Leonardo DiCaprio Confirmed For 'Hoover,' Joaquin Phoenix May Be His Onscreen Lover

Clint Eastwood's latest, "Hoover," has been the talk of the town recently since New York Magazine's Culture Vulture blog announced that the director wants Joaquin Phoenix to play the title character's boyfriend, Clyde Tolson. There seemed to be some doubts, though, as to whether or not long-time leading man Leonardo DiCaprio was still attached to the role of J. Edgar Hoover, but MovieLine had the chance to catch up with the film's screenwriter, Oscar winner Dustin Lance Black, who was able to set the record straight on the matter. Needless to say, the film is still starring DiCaprio, though Black was mum on the Phoenix rumors.

According to Black, the script is completed and the film is set to start shooting early next year, and that the script won't be as linear as his previous Oscar-winner, "Milk." "People know Hoover -- or think they know Hoover -- and that’s great as a writer because you’re free as a writer to explore other stuff," Black said. "People didn’t know Milk, so I think it needed a more traditional structure."

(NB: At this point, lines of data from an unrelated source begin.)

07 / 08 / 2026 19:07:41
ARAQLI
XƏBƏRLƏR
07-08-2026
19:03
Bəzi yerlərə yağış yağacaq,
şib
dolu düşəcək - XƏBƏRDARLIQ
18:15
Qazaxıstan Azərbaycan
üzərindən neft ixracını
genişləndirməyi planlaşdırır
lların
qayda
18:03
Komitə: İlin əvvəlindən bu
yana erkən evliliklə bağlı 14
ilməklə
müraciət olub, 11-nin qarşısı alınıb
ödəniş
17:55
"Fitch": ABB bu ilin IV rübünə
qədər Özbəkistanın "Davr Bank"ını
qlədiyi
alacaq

He admitted to MovieLine that he's a big history buff -- "I've read all the books" -- and that his problem with the retellings of Hoover's history is that they're all told from a detached perspective. Black credited this to the fact that the first director of the FBI never let anyone in to share his story with, but it is his goal with this film to show an alternate perspective.

"'Hoover' is told from Hoover’s point of view, which I’ve never seen before," Black explained. "Because of that -- and the contradiction between what he believed his history was and what his history actually was -- it lends itself to a less-traditional structure. There are more contradictions."

This sounds like an intriguing subjective take on history, and it's little wonder why Eastwood and DiCaprio were quick to jump on board to the project, despite its all-star pedigree. "Milk" was similarly told from its title character's perspective, and it will be interesting to see if Black uses a comparable device like Harvey Milk recording his life story into a voice recorder for Hoover to explain his own motives.

Are you glad that DiCaprio is still on board with the project? What do you think of Black's description of the film's script?